Out of the data below, copy every line with the string "Black".

*Source data*:
- - - - -
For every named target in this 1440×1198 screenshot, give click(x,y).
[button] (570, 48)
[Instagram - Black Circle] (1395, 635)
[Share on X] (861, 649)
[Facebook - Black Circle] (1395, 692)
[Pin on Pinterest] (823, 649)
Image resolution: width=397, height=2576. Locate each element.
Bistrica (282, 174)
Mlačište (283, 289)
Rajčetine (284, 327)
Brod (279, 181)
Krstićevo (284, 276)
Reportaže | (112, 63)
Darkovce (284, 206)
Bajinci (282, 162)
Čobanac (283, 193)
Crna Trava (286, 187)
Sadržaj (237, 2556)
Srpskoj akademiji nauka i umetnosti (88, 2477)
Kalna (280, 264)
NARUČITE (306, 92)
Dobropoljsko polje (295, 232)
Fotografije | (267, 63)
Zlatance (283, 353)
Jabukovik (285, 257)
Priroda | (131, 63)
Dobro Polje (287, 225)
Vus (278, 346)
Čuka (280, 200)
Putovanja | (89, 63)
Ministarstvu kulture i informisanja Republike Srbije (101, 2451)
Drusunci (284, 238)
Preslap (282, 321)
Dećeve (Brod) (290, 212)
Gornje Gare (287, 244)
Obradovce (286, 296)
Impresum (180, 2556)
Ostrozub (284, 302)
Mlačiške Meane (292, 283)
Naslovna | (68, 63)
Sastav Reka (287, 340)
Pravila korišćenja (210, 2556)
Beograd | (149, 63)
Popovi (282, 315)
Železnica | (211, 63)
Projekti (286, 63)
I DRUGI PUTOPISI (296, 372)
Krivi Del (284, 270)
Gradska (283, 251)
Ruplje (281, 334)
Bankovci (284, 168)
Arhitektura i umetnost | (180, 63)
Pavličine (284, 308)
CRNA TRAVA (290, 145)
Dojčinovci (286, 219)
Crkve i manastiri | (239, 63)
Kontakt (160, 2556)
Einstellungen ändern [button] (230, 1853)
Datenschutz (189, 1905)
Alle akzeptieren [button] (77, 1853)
- - - - -
*Your response*:
[Instagram - Black Circle] (1395, 635)
[Facebook - Black Circle] (1395, 692)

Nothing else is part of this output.